Work instructions: Repeat the lines from the line with "1. 개인정보 수집 및 이용 목적" to the line with "연락처 : 1644-4091" in the listing below, keeping both end lines and adding nothing.

The data:
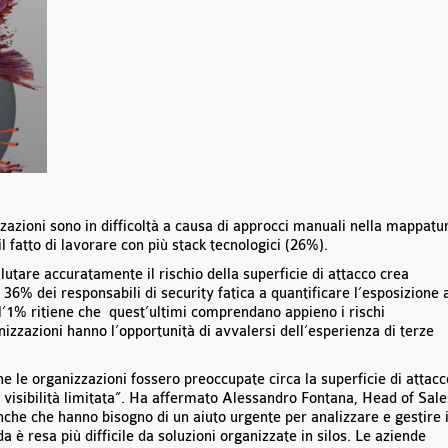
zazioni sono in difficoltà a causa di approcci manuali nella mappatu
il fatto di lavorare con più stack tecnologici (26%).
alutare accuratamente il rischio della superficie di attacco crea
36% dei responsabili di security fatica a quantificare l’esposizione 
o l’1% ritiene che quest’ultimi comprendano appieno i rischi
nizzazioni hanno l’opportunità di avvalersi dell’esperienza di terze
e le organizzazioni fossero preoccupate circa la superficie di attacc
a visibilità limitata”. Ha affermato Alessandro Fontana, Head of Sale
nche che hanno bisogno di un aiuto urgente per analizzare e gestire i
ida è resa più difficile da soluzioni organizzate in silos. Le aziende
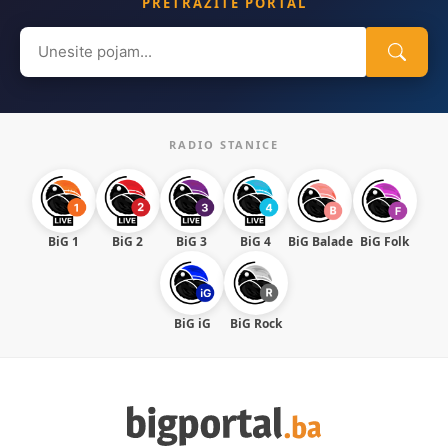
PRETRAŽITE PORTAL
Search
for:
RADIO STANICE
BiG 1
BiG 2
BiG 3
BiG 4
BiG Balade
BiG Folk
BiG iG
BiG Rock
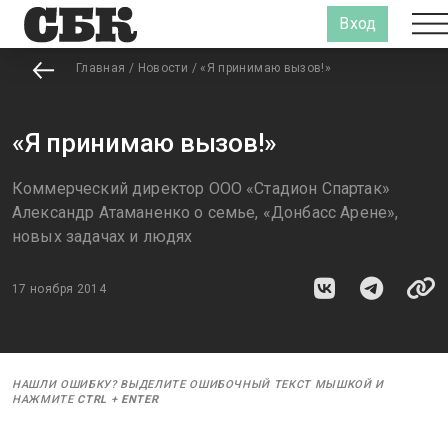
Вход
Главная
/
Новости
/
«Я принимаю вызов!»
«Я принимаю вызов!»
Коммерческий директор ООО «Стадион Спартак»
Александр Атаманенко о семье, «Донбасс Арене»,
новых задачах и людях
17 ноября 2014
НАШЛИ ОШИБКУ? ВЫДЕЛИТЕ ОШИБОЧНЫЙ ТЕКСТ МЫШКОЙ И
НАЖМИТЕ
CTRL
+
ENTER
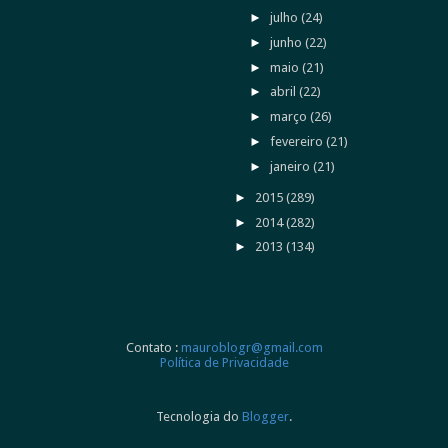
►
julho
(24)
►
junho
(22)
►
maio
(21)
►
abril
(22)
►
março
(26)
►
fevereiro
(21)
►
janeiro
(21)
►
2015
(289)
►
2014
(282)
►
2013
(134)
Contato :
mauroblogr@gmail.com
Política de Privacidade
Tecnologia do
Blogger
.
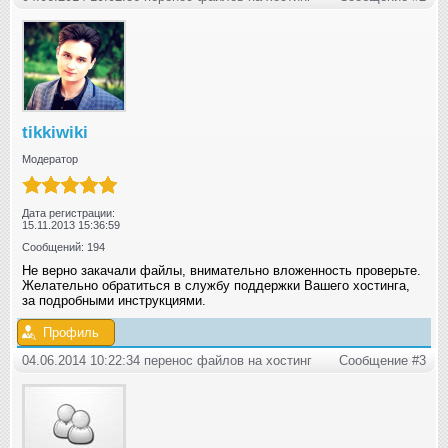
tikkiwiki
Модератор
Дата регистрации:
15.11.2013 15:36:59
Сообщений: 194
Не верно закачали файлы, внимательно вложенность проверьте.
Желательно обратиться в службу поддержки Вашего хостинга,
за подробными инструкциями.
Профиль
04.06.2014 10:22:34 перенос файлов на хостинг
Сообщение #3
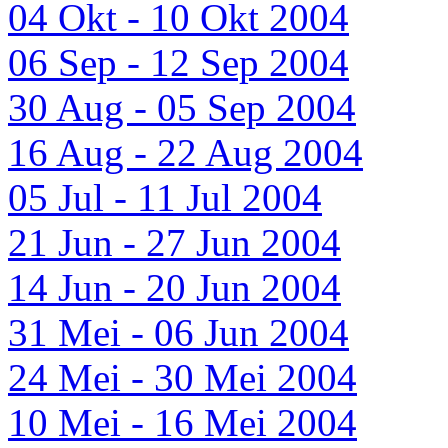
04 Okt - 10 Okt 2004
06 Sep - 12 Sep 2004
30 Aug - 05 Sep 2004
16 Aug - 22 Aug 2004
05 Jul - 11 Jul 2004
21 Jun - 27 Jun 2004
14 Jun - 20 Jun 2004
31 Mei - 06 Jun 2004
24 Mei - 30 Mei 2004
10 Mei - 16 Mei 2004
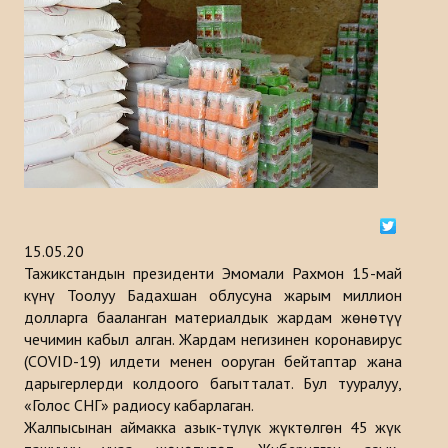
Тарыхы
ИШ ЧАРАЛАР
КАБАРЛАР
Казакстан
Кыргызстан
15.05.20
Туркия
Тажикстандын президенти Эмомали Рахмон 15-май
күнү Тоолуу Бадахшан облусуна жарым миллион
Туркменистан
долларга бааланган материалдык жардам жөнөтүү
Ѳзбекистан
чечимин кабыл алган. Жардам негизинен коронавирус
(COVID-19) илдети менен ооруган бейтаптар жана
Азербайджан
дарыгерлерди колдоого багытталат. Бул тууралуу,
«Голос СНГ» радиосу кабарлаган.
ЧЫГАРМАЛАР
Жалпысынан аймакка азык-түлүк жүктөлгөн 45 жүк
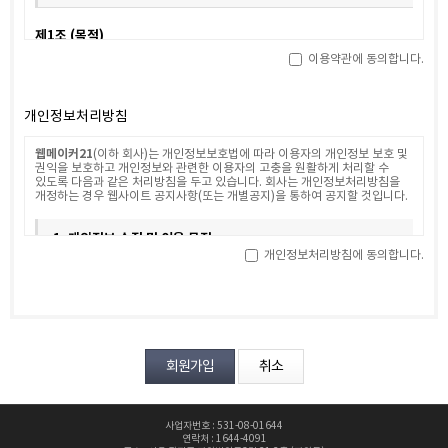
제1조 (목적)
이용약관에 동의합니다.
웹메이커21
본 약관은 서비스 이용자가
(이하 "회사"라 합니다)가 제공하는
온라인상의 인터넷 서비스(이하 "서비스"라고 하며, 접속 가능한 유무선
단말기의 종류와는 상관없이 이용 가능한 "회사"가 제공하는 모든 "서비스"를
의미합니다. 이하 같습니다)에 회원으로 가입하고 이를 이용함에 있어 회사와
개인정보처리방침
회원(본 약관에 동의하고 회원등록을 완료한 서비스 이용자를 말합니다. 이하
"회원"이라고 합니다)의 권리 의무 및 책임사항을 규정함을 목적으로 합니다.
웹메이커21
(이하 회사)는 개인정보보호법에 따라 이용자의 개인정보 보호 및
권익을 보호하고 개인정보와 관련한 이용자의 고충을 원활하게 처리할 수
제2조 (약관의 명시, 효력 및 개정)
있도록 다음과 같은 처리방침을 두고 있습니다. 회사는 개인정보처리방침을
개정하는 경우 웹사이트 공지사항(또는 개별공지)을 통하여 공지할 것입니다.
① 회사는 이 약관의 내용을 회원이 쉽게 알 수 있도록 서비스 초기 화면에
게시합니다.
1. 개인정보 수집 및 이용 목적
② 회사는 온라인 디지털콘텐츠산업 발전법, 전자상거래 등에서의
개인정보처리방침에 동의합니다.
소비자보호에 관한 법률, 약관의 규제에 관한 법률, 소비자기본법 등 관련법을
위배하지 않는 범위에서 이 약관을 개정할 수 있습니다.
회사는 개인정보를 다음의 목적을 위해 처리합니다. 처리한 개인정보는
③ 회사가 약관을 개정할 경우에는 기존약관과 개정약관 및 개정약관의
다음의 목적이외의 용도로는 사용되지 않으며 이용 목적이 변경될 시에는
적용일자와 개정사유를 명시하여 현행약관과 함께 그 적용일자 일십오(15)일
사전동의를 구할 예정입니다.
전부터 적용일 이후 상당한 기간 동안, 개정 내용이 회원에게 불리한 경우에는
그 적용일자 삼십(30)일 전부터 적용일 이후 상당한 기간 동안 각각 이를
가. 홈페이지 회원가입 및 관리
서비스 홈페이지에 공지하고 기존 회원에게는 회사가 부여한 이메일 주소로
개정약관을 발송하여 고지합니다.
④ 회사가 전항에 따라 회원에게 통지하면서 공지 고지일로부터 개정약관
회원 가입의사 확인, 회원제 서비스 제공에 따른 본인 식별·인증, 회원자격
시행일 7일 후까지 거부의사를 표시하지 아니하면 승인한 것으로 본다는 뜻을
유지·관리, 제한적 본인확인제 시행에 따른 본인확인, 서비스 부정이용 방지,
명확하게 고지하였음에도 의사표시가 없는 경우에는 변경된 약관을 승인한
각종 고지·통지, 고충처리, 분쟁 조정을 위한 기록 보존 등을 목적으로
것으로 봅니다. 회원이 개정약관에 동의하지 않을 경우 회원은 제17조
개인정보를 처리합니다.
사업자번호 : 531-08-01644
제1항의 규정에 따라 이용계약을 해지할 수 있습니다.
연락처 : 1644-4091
* * *
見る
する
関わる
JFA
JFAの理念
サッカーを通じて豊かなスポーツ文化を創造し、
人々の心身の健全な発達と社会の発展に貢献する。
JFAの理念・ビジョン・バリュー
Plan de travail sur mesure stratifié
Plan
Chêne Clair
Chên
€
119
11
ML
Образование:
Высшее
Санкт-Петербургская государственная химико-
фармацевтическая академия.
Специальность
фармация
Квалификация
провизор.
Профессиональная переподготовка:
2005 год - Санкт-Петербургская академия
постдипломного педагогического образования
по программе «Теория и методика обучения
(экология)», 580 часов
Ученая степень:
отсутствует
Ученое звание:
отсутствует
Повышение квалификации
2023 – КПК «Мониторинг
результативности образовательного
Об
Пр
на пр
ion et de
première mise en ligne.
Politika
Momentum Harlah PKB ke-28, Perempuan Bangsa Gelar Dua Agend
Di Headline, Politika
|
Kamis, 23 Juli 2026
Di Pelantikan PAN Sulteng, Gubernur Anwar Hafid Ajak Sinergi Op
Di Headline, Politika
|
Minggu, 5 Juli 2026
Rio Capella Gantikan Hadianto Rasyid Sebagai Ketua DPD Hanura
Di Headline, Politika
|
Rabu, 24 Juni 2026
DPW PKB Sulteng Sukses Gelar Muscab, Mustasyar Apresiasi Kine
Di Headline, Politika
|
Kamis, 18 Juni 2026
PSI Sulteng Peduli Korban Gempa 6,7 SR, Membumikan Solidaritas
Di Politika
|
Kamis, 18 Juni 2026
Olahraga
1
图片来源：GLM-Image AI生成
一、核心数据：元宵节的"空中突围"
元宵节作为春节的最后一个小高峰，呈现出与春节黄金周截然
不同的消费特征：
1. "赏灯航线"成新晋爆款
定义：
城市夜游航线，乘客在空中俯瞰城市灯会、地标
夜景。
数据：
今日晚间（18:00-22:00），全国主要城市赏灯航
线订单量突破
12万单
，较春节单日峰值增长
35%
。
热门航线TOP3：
...
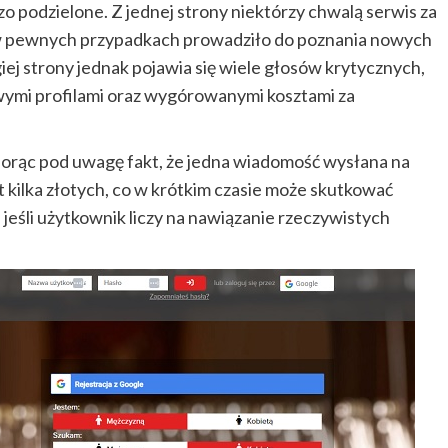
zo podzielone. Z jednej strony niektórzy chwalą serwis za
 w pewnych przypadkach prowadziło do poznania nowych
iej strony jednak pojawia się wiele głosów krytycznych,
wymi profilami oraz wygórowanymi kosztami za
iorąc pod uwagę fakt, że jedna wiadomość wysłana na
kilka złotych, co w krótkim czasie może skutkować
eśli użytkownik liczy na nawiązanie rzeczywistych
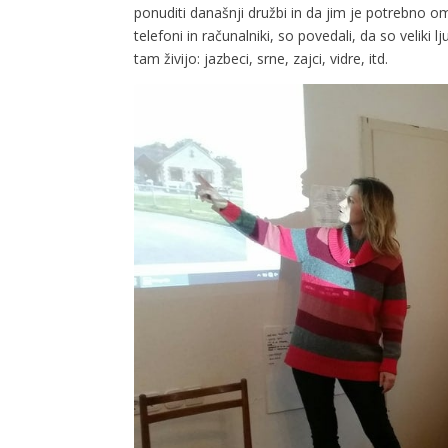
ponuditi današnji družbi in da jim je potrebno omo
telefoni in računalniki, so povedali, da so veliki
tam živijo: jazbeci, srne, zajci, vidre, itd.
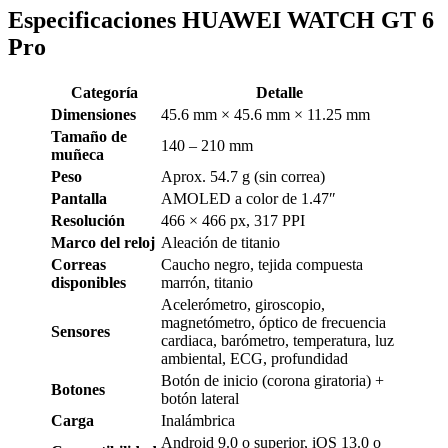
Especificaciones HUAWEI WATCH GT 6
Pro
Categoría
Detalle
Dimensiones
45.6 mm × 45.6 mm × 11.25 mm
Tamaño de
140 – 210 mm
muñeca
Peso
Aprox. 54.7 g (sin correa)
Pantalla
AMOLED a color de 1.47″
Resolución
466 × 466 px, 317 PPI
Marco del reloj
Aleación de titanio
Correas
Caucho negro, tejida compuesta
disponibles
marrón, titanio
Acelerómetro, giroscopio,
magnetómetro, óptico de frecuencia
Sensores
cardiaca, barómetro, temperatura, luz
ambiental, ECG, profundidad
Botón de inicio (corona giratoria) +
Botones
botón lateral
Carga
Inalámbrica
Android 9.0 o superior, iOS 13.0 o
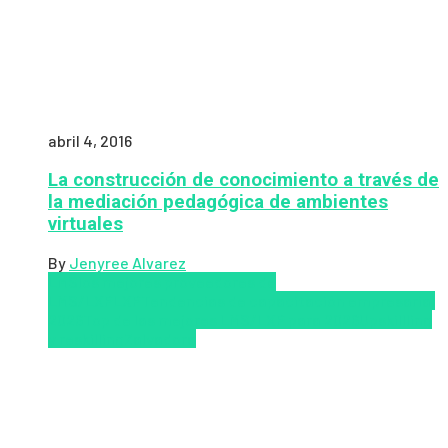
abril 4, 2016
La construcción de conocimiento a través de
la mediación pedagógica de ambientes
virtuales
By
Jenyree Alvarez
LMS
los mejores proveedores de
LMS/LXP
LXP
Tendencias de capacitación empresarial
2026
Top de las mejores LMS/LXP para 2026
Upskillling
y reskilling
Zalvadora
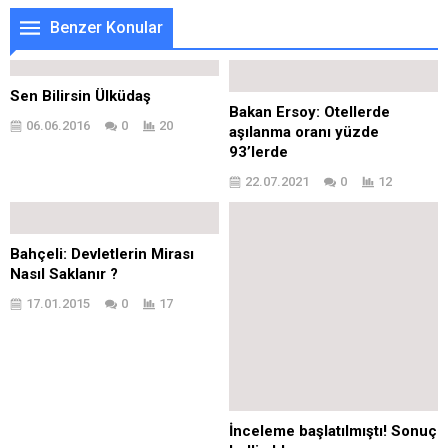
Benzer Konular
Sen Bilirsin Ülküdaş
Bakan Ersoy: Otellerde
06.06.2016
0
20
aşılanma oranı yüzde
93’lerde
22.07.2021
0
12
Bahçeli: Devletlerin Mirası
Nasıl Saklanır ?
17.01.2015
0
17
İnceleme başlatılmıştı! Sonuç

Task output:
1. 개인정보 수집 및 이용 목적
② 회사는 온라인 디지털콘텐츠산업 발전법, 전자상거래 등에서의
개인정보처리방침에 동의합니다.
소비자보호에 관한 법률, 약관의 규제에 관한 법률, 소비자기본법 등 관련법을
위배하지 않는 범위에서 이 약관을 개정할 수 있습니다.
회사는 개인정보를 다음의 목적을 위해 처리합니다. 처리한 개인정보는
③ 회사가 약관을 개정할 경우에는 기존약관과 개정약관 및 개정약관의
다음의 목적이외의 용도로는 사용되지 않으며 이용 목적이 변경될 시에는
적용일자와 개정사유를 명시하여 현행약관과 함께 그 적용일자 일십오(15)일
사전동의를 구할 예정입니다.
전부터 적용일 이후 상당한 기간 동안, 개정 내용이 회원에게 불리한 경우에는
그 적용일자 삼십(30)일 전부터 적용일 이후 상당한 기간 동안 각각 이를
가. 홈페이지 회원가입 및 관리
서비스 홈페이지에 공지하고 기존 회원에게는 회사가 부여한 이메일 주소로
개정약관을 발송하여 고지합니다.
④ 회사가 전항에 따라 회원에게 통지하면서 공지 고지일로부터 개정약관
회원 가입의사 확인, 회원제 서비스 제공에 따른 본인 식별·인증, 회원자격
시행일 7일 후까지 거부의사를 표시하지 아니하면 승인한 것으로 본다는 뜻을
유지·관리, 제한적 본인확인제 시행에 따른 본인확인, 서비스 부정이용 방지,
명확하게 고지하였음에도 의사표시가 없는 경우에는 변경된 약관을 승인한
각종 고지·통지, 고충처리, 분쟁 조정을 위한 기록 보존 등을 목적으로
것으로 봅니다. 회원이 개정약관에 동의하지 않을 경우 회원은 제17조
개인정보를 처리합니다.
사업자번호 : 531-08-01644
제1항의 규정에 따라 이용계약을 해지할 수 있습니다.
연락처 : 1644-4091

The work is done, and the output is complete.